HBase architecture

Daria Barysheva

Contents

Components
Operations with data
- Preprocessing
- Write
- Read
Performance improvements
- Region split
- HFiles compaction
Data recovery

Components

HBase architecture is based on the following components:

Region Server. It serves one or more Regions — ranges of rows, stored together. Each Region is served only by one Region Server. Region Servers are also called HRegionServers. A Region Server contains multiple components, some of them work on top of HDFS, using it as a persistent data storage.
Master server. It is a main server responsible for managing an HBase cluster. It is similar to a NameNode in HDFS. A Master server manages distribution of Regions between Region Servers, maintains the registration of Regions, etc. It is also called HMaster. You can deploy several Master servers in your cluster: one active and one or more standby.
ZooKeeper. It is a special service designed to manage configurations and synchronization of services. It is used to coordinate actions between HBase services.

The high-level architecture view of HBase is shown below.

HBase architecture

HBase architecture

Region Server

A Region Server maintains several Regions, running on top of HDFS. Each Region contains the rows, having row keys from the same range — assigned to that Region. Rows are sorted alphabetically by their keys. Each Region has a default size of 256 MB, each Region Server can include approximately 1000 Regions.

NOTE

Each Region is defined by the range of row keys. The first Region of the table contains the range, starting with an empty value. The last Region of the table contains the range, ending with an empty value.

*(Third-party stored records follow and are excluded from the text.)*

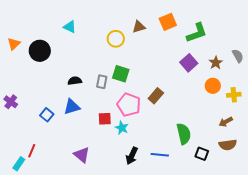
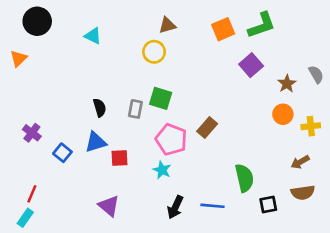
brown triangle: (139, 27) -> (167, 25), moved
green L-shape: (197, 33) -> (262, 25), moved
black circle: (40, 51) -> (37, 21), moved
purple square: (189, 63) -> (251, 65), moved
black semicircle: (75, 81) -> (100, 108), turned 80
purple cross: (11, 102) -> (32, 133), moved
red square: (105, 119) -> (120, 158), moved
red line: (32, 151) -> (32, 194), moved
black square: (202, 154) -> (268, 205), turned -32

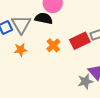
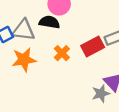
gray triangle: (21, 24) -> (24, 30), turned -50
orange star: (21, 50) -> (24, 60), size x1.5

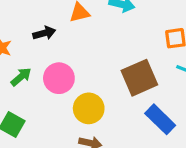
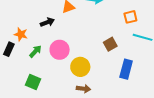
brown square: (139, 78) -> (110, 44), size x0.6
blue rectangle: (160, 119) -> (126, 69), turned 66

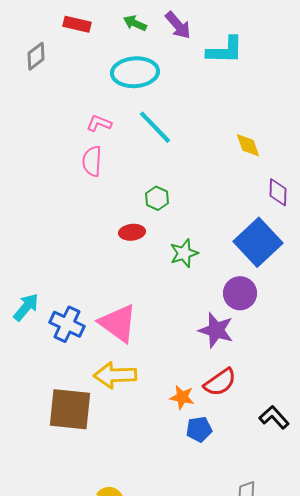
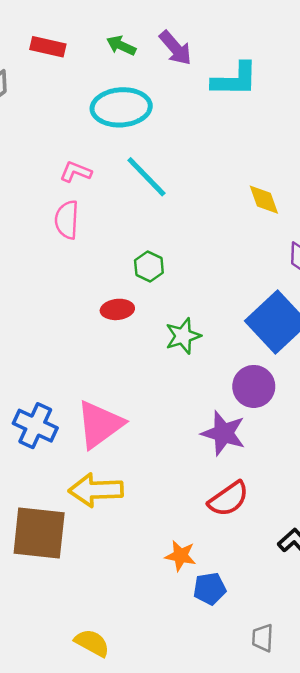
pink triangle: (118, 323) -> (100, 424), turned 48
orange star: (182, 397) -> (181, 556), moved
blue pentagon: (199, 429) -> (210, 589), moved

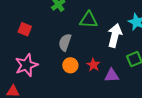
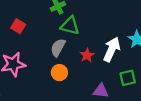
green triangle: (89, 20) -> (70, 26), moved
red star: (93, 65) -> (87, 55), moved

The example of Row keys distribution between Regions

The example of Row keys distribution between Regions

A Region Server is responsible for managing the set of its Regions and executing read/write operations on them. Each Region Server consists of the following components:

HFiles — the main persistent data storage in HBase. These files are stored in HDFS in the special format. The data in each HFile is sorted by Row key. One pair <Region, Column family> corresponds to at least one HFile.
MemStore — the write buffer, stored in the memory. Since the data stored in HFiles is in the sorted order, updating files for each write operation could be very expensive. Instead of it, new data is written into a special memory area, called MemStore, where it is accumulated for some time. When the MemStore size reaches a certain limit, the data is flushed to a new HFile. The data is sorted in lexicographical order before saving it to HFiles.

One MemStore corresponds to one Column family. That is why there can be multiple MemStores in one Region, since each Region can contain multiple Column families. The combination of the MemStore and all HFiles, containing data values of the same Column family, is called the Store.
BlockCache — the read cache that stores frequently used data in memory. It reduces the time of read operations. The data that is not used for a long time is removed from the BlockCache.

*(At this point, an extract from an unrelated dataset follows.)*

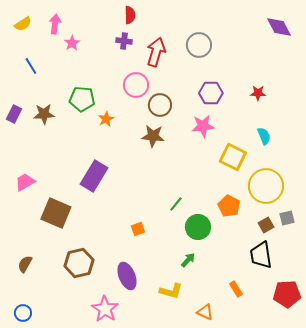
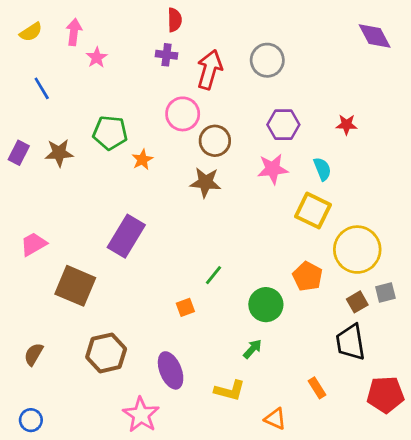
cyan semicircle: (264, 136) -> (322, 169), moved
green line: (176, 204) -> (214, 275), moved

Write Ahead Log (WAL) — a special log file, attached to every Region Server and stored in HDFS. It is used to prevent possible data loss due to MemStore and other failures. All incoming operations are written to this log before their actual implementation. So, WAL stores the new data values, that have not been saved to the permanent storage yet. This allows you to recover data after any failure. WAL is also called HLog.

Region Server components

Region Server components

Master server

A Master server is responsible for monitoring all Region Servers and maintaining the interface for all metadata changes in the HBase cluster. Its main functions are listed below:

Assigns Regions to Region Servers on startup and re-assigns them during data recovery and load balancing processes.
Coordinates Region Servers, similarly to how NameNodes manage DataNodes in HDFS.
Performs DDL operations, providing the interface for creating, deleting, and updating tables.
Monitors all the instances of Region Servers in the cluster and performs data recovery after their crash — with the help of ZooKeeper (see Data Recovery).

ZooKeeper

ZooKeeper acts like a coordinator of other components work in HBase clusters, performing the following functions:

Checks the availability of Region Servers by receiving regular heartbeats from them. If any Region Server fails to send a heartbeat, Master server gets the notification and runs the automatic data recovery procedure.
Provides standby Master servers with information about the status of the active Master server. If the active Master server fails to send a regular heartbeat to ZooKeeper, the inactive Master gets the corresponding notification and becomes active.
Stores the location of the catalog table hbase:meta (previously called .META.), which keeps a list of all Regions in the system. This table stores data about Regions in the form of key/value pairs, where key — the combination <table name, Region start row key, Region ID>; and the value — the full information about this Region and the path to the Region Server, containing it (including host name and port number).

Operations with data

Preprocessing

Whenever a client application makes a write or read request to HBase, first of all it should get the address of the Region Server, which contains the Region with necessary data. That is why any data operation in HBase begins with the following steps:

The client retrieves the location of the catalog table hbase:meta from ZooKeeper and stores it in its own cache.
From the hbase:meta table, the client requests the location of the Region Server that contains the piece of data with defined row keys. The client also keeps this information in the cache.
The client requests necessary data from the detected Region Server.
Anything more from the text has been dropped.